▸ **DATASET EXCERPTS**
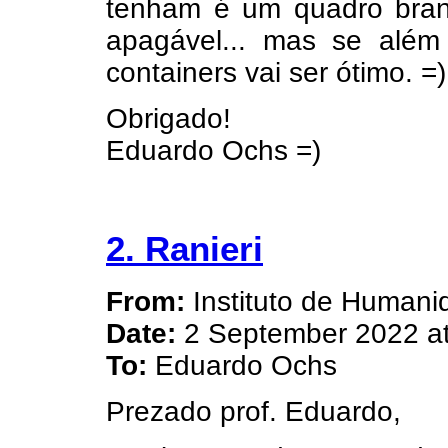
tenham é um quadro branc
apagável... mas se alé
containers vai ser ótimo. =)
Obrigado!
Eduardo Ochs =)
2. Ranieri
From:
Instituto de Human
Date:
2 September 2022 at
To:
Eduardo Ochs
Prezado prof. Eduardo,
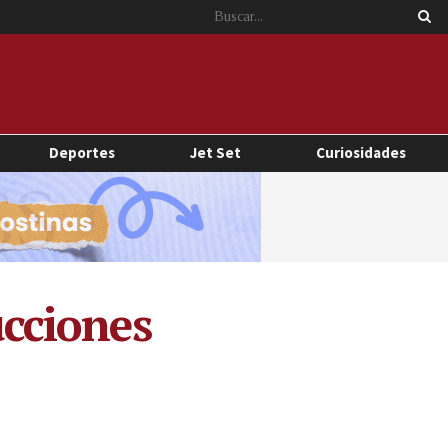
Deportes
Jet Set
Curiosidades
cciones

▸ **WHAT IS BEING ASKED**
Copy every record character for character. Skip the pictures.

▸ **ANSWER FOR THE TASK**
tenham é um quadro branc
apagável... mas se alé
containers vai ser ótimo. =)
Obrigado!
Eduardo Ochs =)
2. Ranieri
From:
Instituto de Human
Date:
2 September 2022 at
To:
Eduardo Ochs
Prezado prof. Eduardo,
Deportes
Jet Set
Curiosidades
cciones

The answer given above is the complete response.